Helena Bonham Carter has a string of art-house hits on her résumé, including the current film version of Shakespeare's Twelfth Night, but the English actress isn't all about beaded gowns and iambic pentameter. "People have this rarefied vision of who I am," says Bonham Carter, 30. "Everyone seems to think I'm very ladylike. That I'm very cultured and intelligent." And the truth, forsooth? "I drink a lot of Diet Coke and belch. I've been known to use the F-word. I've told a few dirty jokes. I arm-wrestle." Bonham Carter says that her next role, playing "a snot-nosed whore" in Margaret's Museum, a drama due next year, was more to her liking. "The character is closer to the real me because I dress grungy," she says. "I could have worn my own clothes."
SOUVENIR HUNTER
Glenn Close is either a pack rat or a sentimentalist, or maybe both. "I have all my costumes from all my films down to the jeans from The Big Chill," she says, "because if I'm able to fit into them ever again, I'll have nirvana." Close saved the campy couture she wears as Cruella DeVil in her current box office smash, 101 Dalmatians, but isn't likely to slip back into the spiky 4½-inch heels in which she stalked those innocent pups. "I was in deep pain most of the time," says Close, 49. Perhaps her oddest bit of memorabilia is the knife she used in 1987's Fatal Attraction. "It's only a cardboard knife," she says. "In the close-ups, when I was near Michael Douglas's face, they wouldn't allow me to have a real knife. It's hanging near my kitchen pantry. People always say, 'Is that what I think it is?' From the start, they know not to mess with me."
VOCALLY CHALLENGED
Sylvester Stallone is a happy guy these days, and not just because he thinks he has a winner in his latest thriller, Daylight. Offscreen, he and fiancée Jennifer Flavin are feeling hopeful about the health of their 3-month-old daughter Sophia Rose, who underwent successful open-heart surgery on Nov. 12. "She is doing just great, she's very happy and healthy, but I still call home about 10 times a day," says Stallone, 50. "My family's getting so sick of me. They don't even say hello anymore. I just hear, 'She ate four ounces. Thanks. Click.' We've cut out all the formalities." The joys of fatherhood for Sly do not, however, extend to nappy changing. "I'm not a diapers guy," he says. "But I do sing lullabies, which always puts my daughter to sleep.
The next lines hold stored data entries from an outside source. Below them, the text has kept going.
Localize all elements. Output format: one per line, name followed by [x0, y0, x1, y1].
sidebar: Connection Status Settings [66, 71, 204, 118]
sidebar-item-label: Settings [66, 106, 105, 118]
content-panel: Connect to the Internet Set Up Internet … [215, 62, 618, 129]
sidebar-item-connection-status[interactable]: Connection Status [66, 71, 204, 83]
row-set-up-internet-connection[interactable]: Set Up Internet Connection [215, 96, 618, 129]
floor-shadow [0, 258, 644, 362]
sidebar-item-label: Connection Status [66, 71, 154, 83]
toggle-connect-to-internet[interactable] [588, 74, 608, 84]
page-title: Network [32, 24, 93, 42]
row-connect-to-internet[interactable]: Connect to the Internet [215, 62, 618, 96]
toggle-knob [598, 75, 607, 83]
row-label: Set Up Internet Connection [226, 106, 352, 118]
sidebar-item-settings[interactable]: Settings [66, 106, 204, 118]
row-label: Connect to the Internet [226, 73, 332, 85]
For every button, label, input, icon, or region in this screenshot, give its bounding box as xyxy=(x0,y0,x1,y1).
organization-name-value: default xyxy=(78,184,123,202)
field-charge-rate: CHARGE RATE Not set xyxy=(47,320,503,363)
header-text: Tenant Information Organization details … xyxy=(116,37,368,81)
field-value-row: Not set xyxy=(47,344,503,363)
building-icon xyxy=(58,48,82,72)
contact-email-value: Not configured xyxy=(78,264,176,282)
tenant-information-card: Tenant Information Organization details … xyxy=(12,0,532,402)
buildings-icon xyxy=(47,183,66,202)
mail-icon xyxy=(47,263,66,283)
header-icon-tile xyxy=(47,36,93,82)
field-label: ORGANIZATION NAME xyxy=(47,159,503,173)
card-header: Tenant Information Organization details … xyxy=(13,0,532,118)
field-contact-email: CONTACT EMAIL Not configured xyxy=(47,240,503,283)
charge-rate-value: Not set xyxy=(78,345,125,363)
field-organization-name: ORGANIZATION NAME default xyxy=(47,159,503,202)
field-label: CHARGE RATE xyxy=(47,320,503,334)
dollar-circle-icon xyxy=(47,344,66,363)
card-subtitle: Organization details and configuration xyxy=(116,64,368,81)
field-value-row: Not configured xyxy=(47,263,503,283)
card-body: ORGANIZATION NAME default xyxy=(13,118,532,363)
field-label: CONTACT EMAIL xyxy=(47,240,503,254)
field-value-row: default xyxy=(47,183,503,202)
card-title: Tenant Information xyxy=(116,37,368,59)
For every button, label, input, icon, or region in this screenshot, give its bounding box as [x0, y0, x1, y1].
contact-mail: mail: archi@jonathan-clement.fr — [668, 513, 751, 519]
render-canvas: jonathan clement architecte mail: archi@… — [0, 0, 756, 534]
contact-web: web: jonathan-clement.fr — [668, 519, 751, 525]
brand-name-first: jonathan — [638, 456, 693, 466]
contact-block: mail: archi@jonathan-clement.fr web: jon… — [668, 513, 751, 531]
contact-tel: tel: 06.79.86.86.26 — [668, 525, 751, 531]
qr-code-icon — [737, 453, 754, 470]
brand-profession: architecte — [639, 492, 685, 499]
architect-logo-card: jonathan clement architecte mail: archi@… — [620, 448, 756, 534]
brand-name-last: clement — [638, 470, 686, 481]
My voice is just so horrible that she'd rather sleep than listen to it."
BUGS OVER RUGS
"Every actor would like a role like Samson, but I was never in that position because I was never in that body," says Dennis Hopper, 60, who plays a Philistine general in TNT's new biblical epic, Samson and Delilah, airing this month. "But I wear a skirt while riding a horse, which is always a lot of fun." Hopper missed American food during the six weeks he spent filming Samson in Morocco—"Couscous can become boring after a certain point"—but added to his already extensive rug collection while boning up on his bargaining skills. "To buy a rug is an event, and I bought 17 of them," he says. "It's like a 15-round fight where you break for tea, then return for another round. But I got some good deals." How does Hopper display his prized possessions? "Oh, I just pile 'em in corners."